If Softcell cannot correct such non-conformance within a reasonable period of time within the scope of
the Services, then Softcell will use commercially reasonable efforts to provide a repair or work around to
correct such non-conformance.
Indemnities:
Softcell shall indemnify, hold harmless, and defend Pluto Seven, its officers, directors, agents and
employees, against all claims, liabilities, damages, losses and expenses, including attorneys' fees and
costs of suit arising out of or in any way connected with the Services provided under this Agreement,
including, without limitation, (i) any breach of the warranties set forth above, (ii) any claim based on the
negligence, omissions or willful misconduct of Softcell or any of Softcell’s employees, and (iii) any claim
by a third party against Pluto Seven alleging that the Services, the results of such Services, or the use of
any other products or processes provided by Softcell under this Agreement, infringe or misappropriate a
patent, copyright, trademark, trade secret or other proprietary right of a third party, whether such are
provided alone or in combination with other products, software or processes.
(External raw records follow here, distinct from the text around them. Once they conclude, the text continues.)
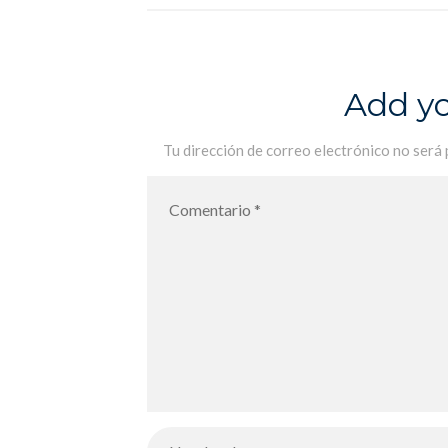
Femme – Jornada internacional de
la Mujer
Add y
Tu dirección de correo electrónico no será 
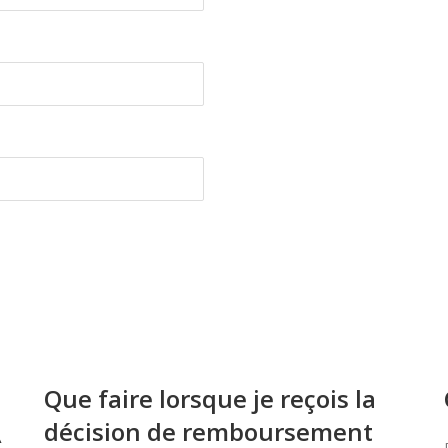
Que faire lorsque je reçois la
décision de remboursement
À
• Limitation of Liability: As a result of the sale of such software and hardware, except for breaches of its
warranty and indemnities obligations as stated above, Softcell shall not be liable under any claim or
circumstances, whether the claim sounds in tort, contract or other legal theory for loss of profits, loss of
business / revenue, or other consequential, special, indirect or punitive damages.